▶ Dataset excerpts
========================================================================

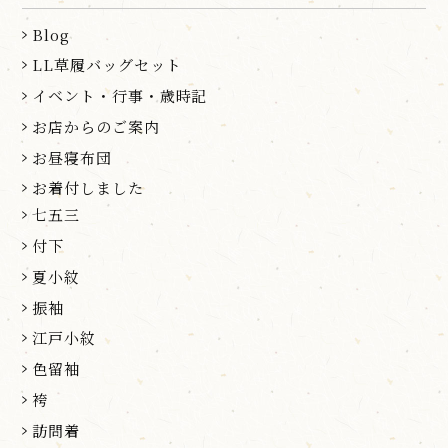
Blog
LL草履バッグセット
イベント・行事・歳時記
お店からのご案内
お昼寝布団
お着付しました
七五三
付下
夏小紋
振袖
江戸小紋
色留袖
袴
訪問着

========================================================================

▶ Task directions
Although the records contain pictures, only the text should be copied, exactly as it stands.

▶ Task result
Blog
LL草履バッグセット
イベント・行事・歳時記
お店からのご案内
お昼寝布団
お着付しました
七五三
付下
夏小紋
振袖
江戸小紋
色留袖
袴
訪問着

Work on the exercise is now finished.